== Segment start ==

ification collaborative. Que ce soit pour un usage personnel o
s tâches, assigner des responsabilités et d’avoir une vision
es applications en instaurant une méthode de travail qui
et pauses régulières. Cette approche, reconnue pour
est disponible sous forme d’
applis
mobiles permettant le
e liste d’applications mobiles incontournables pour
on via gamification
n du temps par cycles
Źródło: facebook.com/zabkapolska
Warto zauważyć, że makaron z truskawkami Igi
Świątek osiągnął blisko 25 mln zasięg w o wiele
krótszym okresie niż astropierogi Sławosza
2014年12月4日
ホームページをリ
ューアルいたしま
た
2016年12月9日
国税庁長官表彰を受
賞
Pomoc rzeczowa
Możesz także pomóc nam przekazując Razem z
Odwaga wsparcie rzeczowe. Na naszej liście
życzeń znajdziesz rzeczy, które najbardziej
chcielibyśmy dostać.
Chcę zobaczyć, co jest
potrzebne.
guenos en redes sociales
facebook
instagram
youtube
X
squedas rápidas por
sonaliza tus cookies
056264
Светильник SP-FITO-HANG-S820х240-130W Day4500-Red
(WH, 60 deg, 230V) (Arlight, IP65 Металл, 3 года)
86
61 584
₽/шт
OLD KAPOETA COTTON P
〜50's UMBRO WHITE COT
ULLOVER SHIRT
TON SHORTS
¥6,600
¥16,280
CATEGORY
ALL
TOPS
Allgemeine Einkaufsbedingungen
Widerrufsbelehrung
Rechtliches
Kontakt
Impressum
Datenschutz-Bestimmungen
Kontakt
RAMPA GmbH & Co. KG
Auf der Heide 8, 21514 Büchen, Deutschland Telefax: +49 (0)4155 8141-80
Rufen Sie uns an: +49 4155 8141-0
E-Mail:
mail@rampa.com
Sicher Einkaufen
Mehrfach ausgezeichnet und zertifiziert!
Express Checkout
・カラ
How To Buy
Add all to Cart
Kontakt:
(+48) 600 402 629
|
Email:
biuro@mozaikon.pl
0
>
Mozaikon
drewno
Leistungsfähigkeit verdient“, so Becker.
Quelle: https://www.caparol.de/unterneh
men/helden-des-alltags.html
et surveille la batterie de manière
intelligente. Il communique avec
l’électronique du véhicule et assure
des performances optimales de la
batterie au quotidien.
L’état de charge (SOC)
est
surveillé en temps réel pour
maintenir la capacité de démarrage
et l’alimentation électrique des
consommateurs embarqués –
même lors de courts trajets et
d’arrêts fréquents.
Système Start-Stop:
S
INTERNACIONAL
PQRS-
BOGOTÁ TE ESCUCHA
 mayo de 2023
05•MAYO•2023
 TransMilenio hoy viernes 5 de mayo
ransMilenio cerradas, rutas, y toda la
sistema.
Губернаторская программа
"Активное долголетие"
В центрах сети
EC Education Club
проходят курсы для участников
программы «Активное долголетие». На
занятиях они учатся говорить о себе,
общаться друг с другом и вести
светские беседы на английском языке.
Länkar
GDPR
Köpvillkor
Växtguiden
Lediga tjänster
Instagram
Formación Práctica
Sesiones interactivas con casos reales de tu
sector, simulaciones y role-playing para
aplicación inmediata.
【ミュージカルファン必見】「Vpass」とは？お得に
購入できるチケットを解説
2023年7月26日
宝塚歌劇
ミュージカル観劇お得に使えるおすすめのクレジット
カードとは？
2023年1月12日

== Segment end ==

> WHAT IS REQUIRED: The response must restate every entry word for word.

> TASK SOLUTION:
ification collaborative. Que ce soit pour un usage personnel o
s tâches, assigner des responsabilités et d’avoir une vision
es applications en instaurant une méthode de travail qui
et pauses régulières. Cette approche, reconnue pour
est disponible sous forme d’
applis
mobiles permettant le
e liste d’applications mobiles incontournables pour
on via gamification
n du temps par cycles
Źródło: facebook.com/zabkapolska
Warto zauważyć, że makaron z truskawkami Igi
Świątek osiągnął blisko 25 mln zasięg w o wiele
krótszym okresie niż astropierogi Sławosza
2014年12月4日
ホームページをリ
ューアルいたしま
た
2016年12月9日
国税庁長官表彰を受
賞
Pomoc rzeczowa
Możesz także pomóc nam przekazując Razem z
Odwaga wsparcie rzeczowe. Na naszej liście
życzeń znajdziesz rzeczy, które najbardziej
chcielibyśmy dostać.
Chcę zobaczyć, co jest
potrzebne.
guenos en redes sociales
facebook
instagram
youtube
X
squedas rápidas por
sonaliza tus cookies
056264
Светильник SP-FITO-HANG-S820х240-130W Day4500-Red
(WH, 60 deg, 230V) (Arlight, IP65 Металл, 3 года)
86
61 584
₽/шт
OLD KAPOETA COTTON P
〜50's UMBRO WHITE COT
ULLOVER SHIRT
TON SHORTS
¥6,600
¥16,280
CATEGORY
ALL
TOPS
Allgemeine Einkaufsbedingungen
Widerrufsbelehrung
Rechtliches
Kontakt
Impressum
Datenschutz-Bestimmungen
Kontakt
RAMPA GmbH & Co. KG
Auf der Heide 8, 21514 Büchen, Deutschland Telefax: +49 (0)4155 8141-80
Rufen Sie uns an: +49 4155 8141-0
E-Mail:
mail@rampa.com
Sicher Einkaufen
Mehrfach ausgezeichnet und zertifiziert!
Express Checkout
・カラ
How To Buy
Add all to Cart
Kontakt:
(+48) 600 402 629
|
Email:
biuro@mozaikon.pl
0
>
Mozaikon
drewno
Leistungsfähigkeit verdient“, so Becker.
Quelle: https://www.caparol.de/unterneh
men/helden-des-alltags.html
et surveille la batterie de manière
intelligente. Il communique avec
l’électronique du véhicule et assure
des performances optimales de la
batterie au quotidien.
L’état de charge (SOC)
est
surveillé en temps réel pour
maintenir la capacité de démarrage
et l’alimentation électrique des
consommateurs embarqués –
même lors de courts trajets et
d’arrêts fréquents.
Système Start-Stop:
S
INTERNACIONAL
PQRS-
BOGOTÁ TE ESCUCHA
 mayo de 2023
05•MAYO•2023
 TransMilenio hoy viernes 5 de mayo
ransMilenio cerradas, rutas, y toda la
sistema.
Губернаторская программа
"Активное долголетие"
В центрах сети
EC Education Club
проходят курсы для участников
программы «Активное долголетие». На
занятиях они учатся говорить о себе,
общаться друг с другом и вести
светские беседы на английском языке.
Länkar
GDPR
Köpvillkor
Växtguiden
Lediga tjänster
Instagram
Formación Práctica
Sesiones interactivas con casos reales de tu
sector, simulaciones y role-playing para
aplicación inmediata.
【ミュージカルファン必見】「Vpass」とは？お得に
購入できるチケットを解説
2023年7月26日
宝塚歌劇
ミュージカル観劇お得に使えるおすすめのクレジット
カードとは？
2023年1月12日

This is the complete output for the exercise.